Pensando um pouco no assunto, acho que existem duas razões pra isso. A primeira, e mais óbvia, é que muitas das ruas e avenidas são numeradas, então é mais fácil se lembrar de um simples número e construir um modelo mental que permite a você identificar a ordem das ruas, principalmente nas regiões da cidade baseadas no grid típico local; como eu moro entre a South 2nd e South 3rd no Brooklyn, por exemplo, sei que a rua ao sul é South 4th, ao norte South 1st, e por aí vai.

A segunda, igualmente importante, é que os nome das ruas são mais curtos; é extremamente raro as ruas ou avenidas usarem nomes compostos. Pode parecer bobagem, mas nomes como Driggs, Bedford, Walker,  ou Canal, são muito mais fáceis de serem lembrados do que Paes de Barros, Irmã Carolina, Engenheiro Dagoberto Gasgow, ou outros nomes comuns no Brasil.

E, aqui, percebo um detalhe interessante: apesar dos nomes usarem as mesmas sílabas que me criam problemas na hora de lembrar nomes, eu consigo me lembrar dos nomes de ruas facilmente porque me lembro das placas das ruas. Ao invés de sonoro, é um modelo de recordação baseado em padrões visuais, o que faz com que a lembrança seja mais fácil. Só percebi isso ontem, pensando no assunto enquanto andava: sempre que preciso me lembrar do nome de uma rua, lembro de como a placa da rua se parece, com fundo verde e tudo mais.

Imagino que essa dificuldade em lembrar nomes mais longos é provavelmente a razão pelo qual é comum usar um nome mais curto quando nos referimos a certas vias em São Paulo.

Um dia, sentado num ônibus, esperando a minha parada, alguém me perguntou se aquele ônibus passava na Brigadeiro. Eu disse que sim, que era no próximo ponto (o ônibus se aproximava da Brigadeiro Luis Antônio). A pessoa desceu, contente.
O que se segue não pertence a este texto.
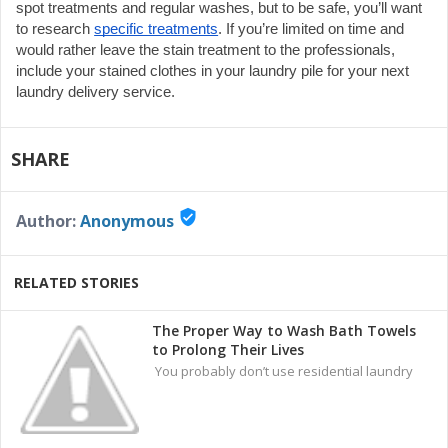
spot treatments and regular washes, but to be safe, you’ll want 
to research 
specific treatments
. If you’re limited on time and 
would rather leave the stain treatment to the professionals, 
include your stained clothes in your laundry pile for your next 
laundry delivery service.
SHARE
verified_user
Author:
Anonymous
RELATED STORIES
The Proper Way to Wash Bath Towels
to Prolong Their Lives
You probably don’t use residential laundry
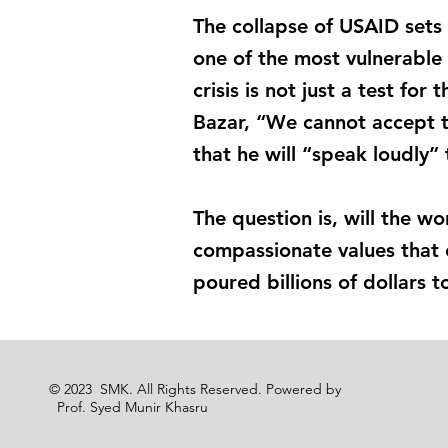
The collapse of USAID sets 
one of the most vulnerable
crisis is not just a test for
Bazar, “We cannot accept t
that he will “speak loudly”
The question is, will the wo
compassionate values that 
poured billions of dollars 
© 2023 SMK. All Rights Reserved. Powered by
Prof. Syed Munir Khasru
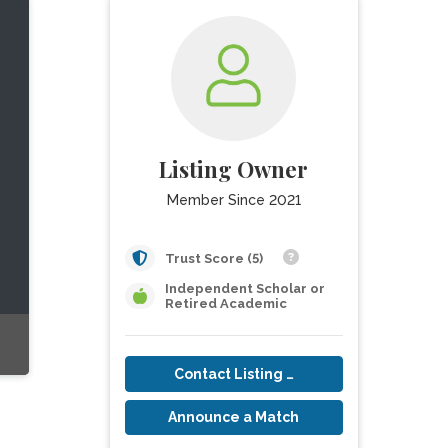
Listing Owner
Member Since 2021
Trust Score (5)
Independent Scholar or
Retired Academic
Contact Listing Owner
Announce a Match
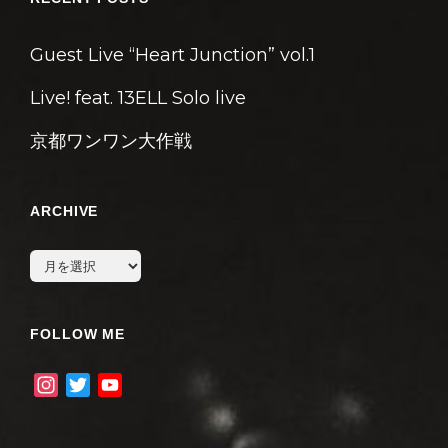
Guest Live “Heart Junction” vol.1
Live! feat. 13ELL Solo live
京都ワンワン大作戦
ARCHIVE
archive
FOLLOW ME
I
T
Y
n
w
o
s
i
u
Meia hora depois, quanto o ônibus passou pela Brigadeiro Faria Lima, engoli em seco e me indaguei se a pessoa tinha descido no ponto certo.

  • Fica tranquilo, Zé, provavelmente a pessoa desceu certo. Se fosse a outra Brigadeiro, a pessoa diria “Faria Lima”, se queria Brigadeiro Faria lima e perguntou por “Brigadeiro”, ela tá com problemas, hehe.

  • Zeh

    Roc: foi o que eu imaginei depois, e o que eu gosto de pensar que é o caso. Mas a pessoa não era de São Paulo (ele não conhecia a cidade), por isso ainda não sei bem se era o caso.